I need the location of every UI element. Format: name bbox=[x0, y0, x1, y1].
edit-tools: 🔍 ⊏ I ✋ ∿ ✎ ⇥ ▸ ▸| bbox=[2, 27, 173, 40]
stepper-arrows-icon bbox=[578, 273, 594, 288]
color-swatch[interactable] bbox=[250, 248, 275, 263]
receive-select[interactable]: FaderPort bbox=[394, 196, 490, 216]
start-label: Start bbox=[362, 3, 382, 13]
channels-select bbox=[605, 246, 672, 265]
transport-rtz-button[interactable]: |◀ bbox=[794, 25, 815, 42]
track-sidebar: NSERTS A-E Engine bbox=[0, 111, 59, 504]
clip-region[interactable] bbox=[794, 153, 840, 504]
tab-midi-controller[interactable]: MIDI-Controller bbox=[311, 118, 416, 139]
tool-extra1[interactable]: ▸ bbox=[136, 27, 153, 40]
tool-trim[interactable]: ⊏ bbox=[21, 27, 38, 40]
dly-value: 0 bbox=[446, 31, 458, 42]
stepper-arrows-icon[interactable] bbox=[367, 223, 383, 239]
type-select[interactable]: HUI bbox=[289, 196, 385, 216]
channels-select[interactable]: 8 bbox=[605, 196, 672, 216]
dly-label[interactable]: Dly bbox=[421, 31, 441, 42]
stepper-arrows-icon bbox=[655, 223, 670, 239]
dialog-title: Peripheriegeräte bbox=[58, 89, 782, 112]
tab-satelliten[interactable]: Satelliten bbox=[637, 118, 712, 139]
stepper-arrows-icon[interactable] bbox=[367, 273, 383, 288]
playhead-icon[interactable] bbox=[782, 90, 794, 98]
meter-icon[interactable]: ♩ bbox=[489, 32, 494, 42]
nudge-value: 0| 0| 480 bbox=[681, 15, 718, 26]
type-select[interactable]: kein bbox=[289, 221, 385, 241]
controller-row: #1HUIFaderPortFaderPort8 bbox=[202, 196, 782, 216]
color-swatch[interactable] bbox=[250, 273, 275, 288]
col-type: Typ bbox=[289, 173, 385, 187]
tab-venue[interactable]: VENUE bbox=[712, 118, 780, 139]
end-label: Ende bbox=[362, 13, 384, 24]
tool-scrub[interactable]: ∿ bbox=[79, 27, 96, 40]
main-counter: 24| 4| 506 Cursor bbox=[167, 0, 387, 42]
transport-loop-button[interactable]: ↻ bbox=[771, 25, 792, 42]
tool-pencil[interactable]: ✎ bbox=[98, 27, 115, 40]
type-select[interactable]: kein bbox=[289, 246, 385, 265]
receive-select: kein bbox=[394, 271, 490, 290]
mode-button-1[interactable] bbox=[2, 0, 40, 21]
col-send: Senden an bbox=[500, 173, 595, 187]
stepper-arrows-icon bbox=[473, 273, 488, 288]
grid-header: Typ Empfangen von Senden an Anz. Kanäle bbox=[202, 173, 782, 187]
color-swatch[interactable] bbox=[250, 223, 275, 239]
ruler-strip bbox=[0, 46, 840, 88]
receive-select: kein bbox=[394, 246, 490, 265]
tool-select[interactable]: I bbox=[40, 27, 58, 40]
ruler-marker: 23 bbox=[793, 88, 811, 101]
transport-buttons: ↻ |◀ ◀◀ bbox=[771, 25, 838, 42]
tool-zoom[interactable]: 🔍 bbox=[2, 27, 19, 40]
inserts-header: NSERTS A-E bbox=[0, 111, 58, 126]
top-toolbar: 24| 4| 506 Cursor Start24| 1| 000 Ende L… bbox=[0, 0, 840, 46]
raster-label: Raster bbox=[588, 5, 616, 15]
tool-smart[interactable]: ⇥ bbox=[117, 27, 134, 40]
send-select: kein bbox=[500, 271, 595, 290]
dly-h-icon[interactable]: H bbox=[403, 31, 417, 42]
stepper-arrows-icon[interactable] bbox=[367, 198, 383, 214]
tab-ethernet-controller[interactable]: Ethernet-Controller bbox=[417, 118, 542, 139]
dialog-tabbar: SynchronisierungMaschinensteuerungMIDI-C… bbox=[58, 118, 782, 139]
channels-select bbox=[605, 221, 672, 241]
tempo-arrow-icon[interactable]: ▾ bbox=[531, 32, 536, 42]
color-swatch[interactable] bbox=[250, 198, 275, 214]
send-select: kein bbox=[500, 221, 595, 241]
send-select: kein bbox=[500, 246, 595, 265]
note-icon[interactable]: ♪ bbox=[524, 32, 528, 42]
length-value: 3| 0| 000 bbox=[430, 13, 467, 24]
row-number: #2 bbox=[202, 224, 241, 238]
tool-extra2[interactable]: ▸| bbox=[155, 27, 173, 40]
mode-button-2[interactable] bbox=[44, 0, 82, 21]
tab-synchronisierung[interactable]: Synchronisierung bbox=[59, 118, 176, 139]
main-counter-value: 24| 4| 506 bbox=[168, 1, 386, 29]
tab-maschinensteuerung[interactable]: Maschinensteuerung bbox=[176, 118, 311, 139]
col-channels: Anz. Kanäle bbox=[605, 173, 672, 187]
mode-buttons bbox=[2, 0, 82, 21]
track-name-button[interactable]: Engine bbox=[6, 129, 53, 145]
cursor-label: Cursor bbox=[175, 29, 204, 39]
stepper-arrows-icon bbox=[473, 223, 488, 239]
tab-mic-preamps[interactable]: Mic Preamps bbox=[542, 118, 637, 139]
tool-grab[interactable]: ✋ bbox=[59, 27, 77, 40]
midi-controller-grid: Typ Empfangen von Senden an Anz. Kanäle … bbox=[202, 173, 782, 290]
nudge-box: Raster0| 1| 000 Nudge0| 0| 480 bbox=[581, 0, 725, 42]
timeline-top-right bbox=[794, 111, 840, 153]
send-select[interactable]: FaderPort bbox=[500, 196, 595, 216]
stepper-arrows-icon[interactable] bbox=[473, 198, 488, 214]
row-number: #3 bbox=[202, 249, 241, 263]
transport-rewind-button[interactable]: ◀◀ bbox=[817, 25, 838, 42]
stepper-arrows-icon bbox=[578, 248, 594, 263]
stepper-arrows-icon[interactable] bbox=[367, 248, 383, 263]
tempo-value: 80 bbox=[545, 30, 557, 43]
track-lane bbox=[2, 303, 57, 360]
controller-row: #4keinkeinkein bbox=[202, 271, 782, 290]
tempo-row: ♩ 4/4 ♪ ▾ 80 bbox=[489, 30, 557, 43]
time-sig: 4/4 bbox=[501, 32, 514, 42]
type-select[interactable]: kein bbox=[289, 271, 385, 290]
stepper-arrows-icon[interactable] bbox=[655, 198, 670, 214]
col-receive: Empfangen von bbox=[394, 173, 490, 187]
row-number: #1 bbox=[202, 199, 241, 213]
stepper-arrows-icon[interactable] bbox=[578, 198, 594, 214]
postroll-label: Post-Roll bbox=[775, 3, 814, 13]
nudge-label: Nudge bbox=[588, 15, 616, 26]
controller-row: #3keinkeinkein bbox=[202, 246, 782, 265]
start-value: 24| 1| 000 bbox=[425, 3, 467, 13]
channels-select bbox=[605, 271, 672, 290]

Your goal:
Looking back at the data above, tally each line that includes the word "type", then answer with the total alone.

Answer area:
5